Vatican Condemnation of Nazi War Crimes: Pope Pius XII's Denunciation of Wartime Atrocities


Donald H. J. Hermann


Faculty editor: Michael Ramsey
Publication: International Law Journal
Volume: 19
Issue: 1
Start Page: 1
Month: November
Year: 2017
Type: Article
Instititional Repository (IR) location of full article:


Since World War II, the development of international and regional organizations provide forums for condemnation of atrocities committed during periods of international conflicts and national programs of persecution and genocide of targeted populations. However, during World War II, the lack of such international forums meant that leaders of neutral countries and individuals of prominence, including major religious leaders, were looked to for statements criticizing unjust war activities and persecution of vulnerable populations. One such person to whom the world looked for condemnation of the war time abuses and atrocities committed by National Socialist Germany (Nazi Germany) was the Pontiff of the Roman Catholic Church, Pope Pius XII. Pope Pius XII, the subject of this Article, has become a controversial historical figure as some urge his canonization for saintly piety, while others condemn him as a moral coward; or even worse, as a condoner of the persecution of Jews in Nazi Germany. Criticism of Pope Pius XII in relation to the Holocaust has emphasized an apparent lack of public protest by the Pope against the atrocities committed by the German National Socialist Government against the Jews and others. There seems to be ample proof of appeals from clergy in Germany and occupied countries, as well as requests from international diplomats to Vatican authorities, for the Pope to make a public statement condemning the killings and persecutions of Jews and others by the Nazi’s.

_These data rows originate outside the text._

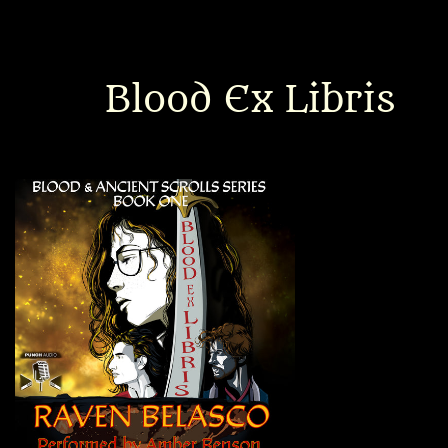
Interviews
News
Blood Ex Libris
Am’r Dictionary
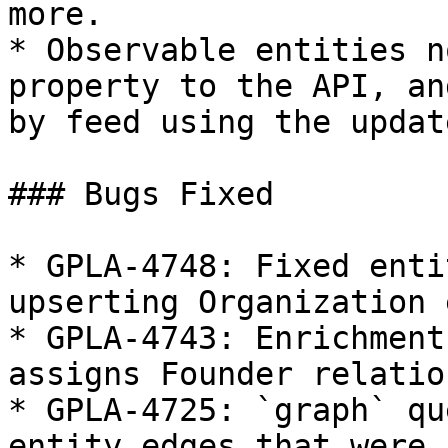
more.

* Observable entities n
property to the API, an
by feed using the updat
### Bugs Fixed

* GPLA-4748: Fixed enti
upserting Organization 
* GPLA-4743: Enrichment
assigns Founder relatio
* GPLA-4725: `graph` qu
entity edges that were 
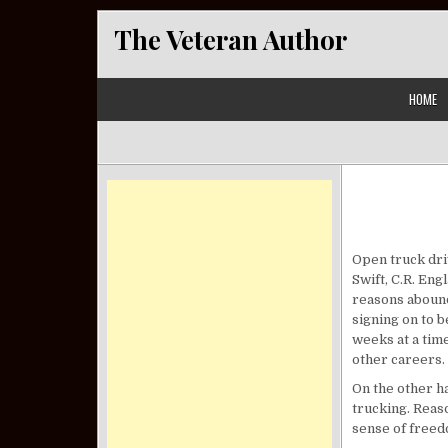
Skip to content
The Veteran Author
HOME
Open truck driv
Swift, C.R. En
reasons abound
signing on to b
weeks at a time
other careers.
On the other ha
trucking. Reas
sense of freed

It is generally accepted that if one limits consideration to “the area of public pronouncements,” the charge of silence against the Pope “may be arguable.” However, alternative reading of public statements by Pius XII suggests that the Pope indeed condemned Nazi atrocities, but did so in an opaque manner reflecting traditional Vatican style of rhetoric and institutional reticence which reflected a desire to stand aloof from the ongoing international conflict.